Briarpatch continues to demand a full response to its Freedom of Information requests, filed with the Village of Pinehouse in April 2013. In light of how the Pinehouse leadership has collaborated with NWMO, we are interested to learn more about the dealings of the Village and Kineepik Métis Local Inc. with the uranium companies Cameco and Areva, with whom a Collaboration Agreement was signed in December 2012.
At present, two legal cases have been filed in an effort to obtain full accountability and transparency from the Village. We will keep our readers informed as these cases move through the courts in coming months.

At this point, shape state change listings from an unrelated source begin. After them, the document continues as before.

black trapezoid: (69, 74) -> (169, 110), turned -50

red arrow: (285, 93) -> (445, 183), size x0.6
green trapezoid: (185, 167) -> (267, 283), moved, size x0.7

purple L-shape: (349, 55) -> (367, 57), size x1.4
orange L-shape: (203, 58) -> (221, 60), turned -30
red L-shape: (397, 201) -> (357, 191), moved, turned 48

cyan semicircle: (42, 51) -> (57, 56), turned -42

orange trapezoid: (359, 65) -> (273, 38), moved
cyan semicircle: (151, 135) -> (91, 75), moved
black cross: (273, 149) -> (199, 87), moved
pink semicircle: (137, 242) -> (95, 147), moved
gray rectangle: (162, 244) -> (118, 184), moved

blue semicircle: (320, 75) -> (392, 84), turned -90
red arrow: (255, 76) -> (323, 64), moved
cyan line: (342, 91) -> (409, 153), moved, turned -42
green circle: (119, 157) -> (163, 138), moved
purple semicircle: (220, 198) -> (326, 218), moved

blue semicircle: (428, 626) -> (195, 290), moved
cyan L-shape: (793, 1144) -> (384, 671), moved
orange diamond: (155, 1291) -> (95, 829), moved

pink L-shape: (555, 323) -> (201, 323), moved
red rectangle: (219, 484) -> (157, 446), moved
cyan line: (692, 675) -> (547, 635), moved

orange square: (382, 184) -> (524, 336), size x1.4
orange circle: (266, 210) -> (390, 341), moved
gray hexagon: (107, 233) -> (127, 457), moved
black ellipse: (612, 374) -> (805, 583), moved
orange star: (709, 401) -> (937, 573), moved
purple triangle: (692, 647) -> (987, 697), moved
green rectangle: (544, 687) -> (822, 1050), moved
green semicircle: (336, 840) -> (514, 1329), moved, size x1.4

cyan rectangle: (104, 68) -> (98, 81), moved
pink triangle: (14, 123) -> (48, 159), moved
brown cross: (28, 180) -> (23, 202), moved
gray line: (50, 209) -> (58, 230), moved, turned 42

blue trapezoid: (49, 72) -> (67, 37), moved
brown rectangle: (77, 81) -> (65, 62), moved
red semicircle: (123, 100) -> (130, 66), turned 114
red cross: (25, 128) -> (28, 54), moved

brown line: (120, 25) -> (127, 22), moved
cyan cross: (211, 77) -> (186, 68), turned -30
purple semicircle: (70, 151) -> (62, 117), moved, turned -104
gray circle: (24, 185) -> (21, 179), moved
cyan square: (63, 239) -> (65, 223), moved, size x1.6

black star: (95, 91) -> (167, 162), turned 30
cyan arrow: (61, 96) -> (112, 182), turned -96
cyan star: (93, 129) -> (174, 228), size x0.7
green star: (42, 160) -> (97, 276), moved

D’Arcy Hande, a retired archivist and historian, has keenly followed the uranium industry’s activity in Saskatchewan since the Saskatchewan Party government launched the Uranium Development Partnership in 2008. A long-time opponent of the promotion of nuclear power as sustainable energy, he paid close attention to the negotiation of the collaboration agreement between Cameco and Areva and the Village of Pinehouse, and interviewed many of the agreement’s foremost opponents in Pinehouse. In June 2013, he joined 38 other plaintiffs in challenging the agreement at the Saskatchewan Court of Queen’s Bench.